- **Given records**:

####################

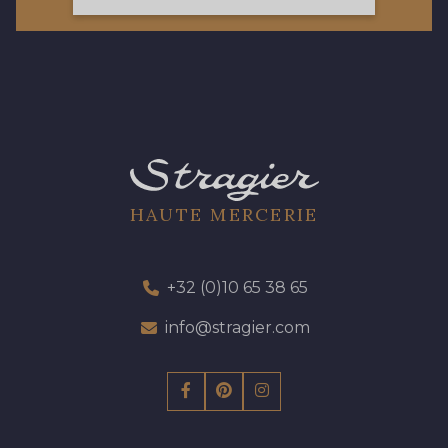
19 - 19 Purple
262 - 262 Crocus
13 - 13 Lilas Clair
57 - 57 Bois de Rose
61 - 61 Peche
04 - 04 Rose
HAUTE MERCERIE
15 - 15 Blush
225 - 225 Almond Blossom
+32 (0)10 65 38 65
info@stragier.com
81 - 81 Woodrose
273 - 273 Rose Mauve
62 - 62 Shocking
82 - 82 Butterfly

####################

- **Description of the task**:
Copy out precisely those lines which run from the one containing "15 - 15 Blush" to the end of the material.

- **Answer section**:
15 - 15 Blush
225 - 225 Almond Blossom
+32 (0)10 65 38 65
info@stragier.com
81 - 81 Woodrose
273 - 273 Rose Mauve
62 - 62 Shocking
82 - 82 Butterfly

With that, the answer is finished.